Implementation of Linda

Efficient implementations of Linda are possible on various kinds of hardware. Below we will discuss some of the more interesting ones. For all implementations, a preprocessor scans the Linda program, extracting useful information and converting it to the base language where need be (e.g., the string "? int" is not allowed as a parameter in C or FORTRAN). The actual work of inserting and removing tuples from the tuple space is done during execution by the Linda runtime system.

An efficient Linda implementation has to solve two problems:

1. How to simulate associative addressing without massive searching.

2. How to distribute tuples among machines and locate them later.

The key to both problems is to observe that each tuple has a type signature, consisting of the (ordered) list of the types of its fields. Furthermore, by convention, the first field of each tuple is normally a string that effectively partitions the tuple space into disjoint subspaces named by the string.
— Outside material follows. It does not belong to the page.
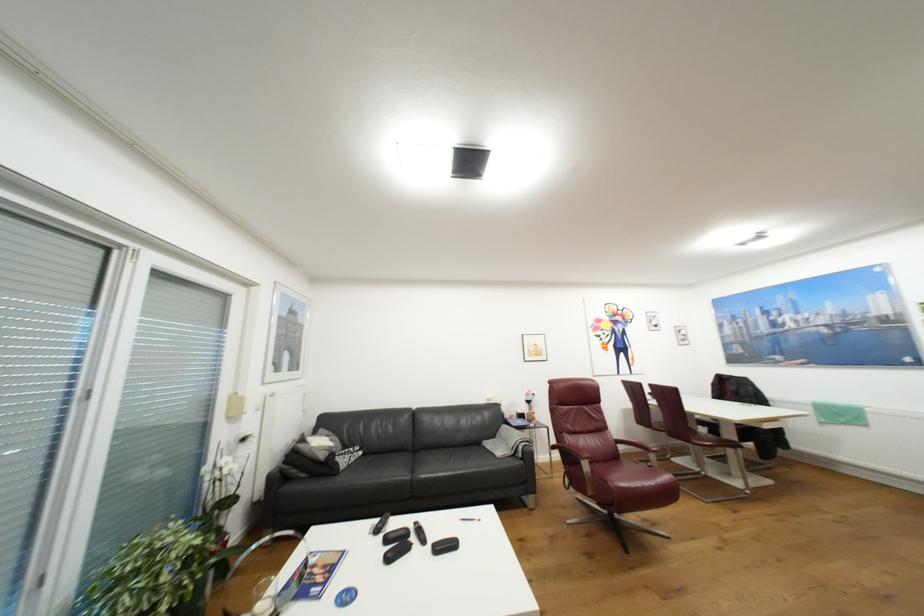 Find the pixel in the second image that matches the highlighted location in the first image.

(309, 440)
Splitting the tuple space into subspaces, each of whose tuples has the same type signature and same first field, simplifies programming and makes certain optimizations possible.
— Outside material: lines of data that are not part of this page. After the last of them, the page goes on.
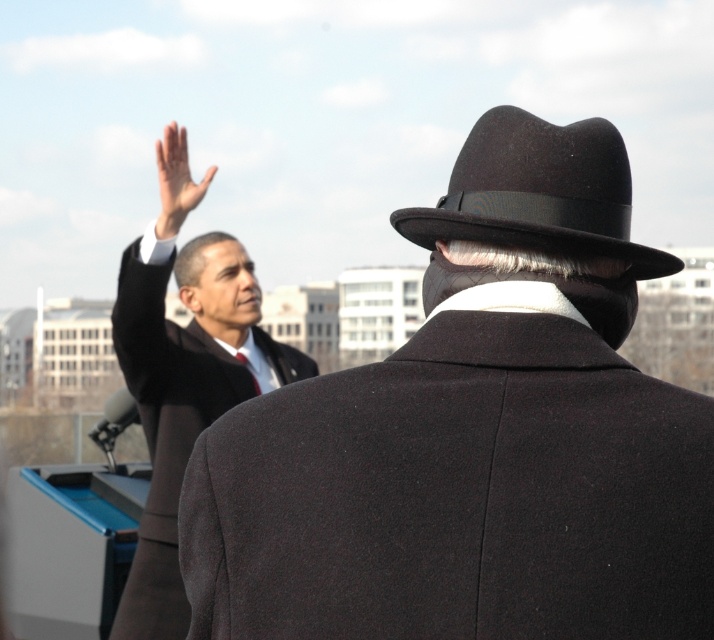 What do you see at coordinates (183, 372) in the screenshot? Image resolution: width=714 pixels, height=640 pixels. I see `matte black suit at upper left` at bounding box center [183, 372].

Who is lower down, matte black suit at upper left or black felt fedora at upper right?

Positioned lower is matte black suit at upper left.

Locate an element on the screen. This screenshot has height=640, width=714. matte black suit at upper left is located at coordinates (183, 372).

Where is `matte black suit at upper left`? matte black suit at upper left is located at coordinates (183, 372).

Can you confirm if black felt fedora at upper right is smaller than matte black hand at upper left?

No, black felt fedora at upper right is not smaller than matte black hand at upper left.

Consider the image. Between black felt fedora at upper right and matte black hand at upper left, which one appears on the right side from the viewer's perspective?

black felt fedora at upper right is more to the right.

In order to click on black felt fedora at upper right in this screenshot , I will do `click(538, 193)`.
For example, if the first parameter to an in or out call is a literal string, it is possible to determine at compile time which subspace the call operates on. If the first parameter is a variable, the determination is made at run time. In both cases, this partitioning means that only a fraction of the tuple space has to be searched. Figure 6-37 shows four tuples and four templates. Together they form four subspaces. For each out or in, it is possible to determine at compile time which subspace and tuple server are needed. If the initial string was a variable, the determination of the correct subspace would have to be delayed until run time.

Fig. 6-37. Tuples and templates can be associated with subspaces.

In addition, each subspace can be organized as a hash table using its i th tuple field as the hash key. If field i is a constant or variable (but not a formal parameter), an in or out can be executed by computing the hash function of the i th field to find the position in the table where the tuple belongs. Knowing the subspace and table position eliminates all searching. If the i th field of a certain in is a formal parameter, hashing is not possible, so a complete search of the subspace is needed except in some special cases. By carefully choosing the field to hash on, however, the preprocessor can usually avoid searching most of the time. Other subspace organizations beside hashing are also possible for special cases (e.g., a queue when there is one writer and one reader).

Additional optimizations are also used. For example, the hashing scheme described above distributes the tuples of a given subspace into bins, to restrict searching to a single bin. It is possible to place different bins on different machines, both to spread the load more widely and to take advantage of locality. If the hashing function is the key modulo the number of machines, the number of bins scales linearly with the system size.

Now let us examine various implementation techniques for different kinds of hardware. On a multiprocessor, the tuple subspaces can be implemented as hash tables in global memory, one for each subspace. When an in or an out is performed, the corresponding subspace is locked, the tuple entered or removed, and the subspace unlocked.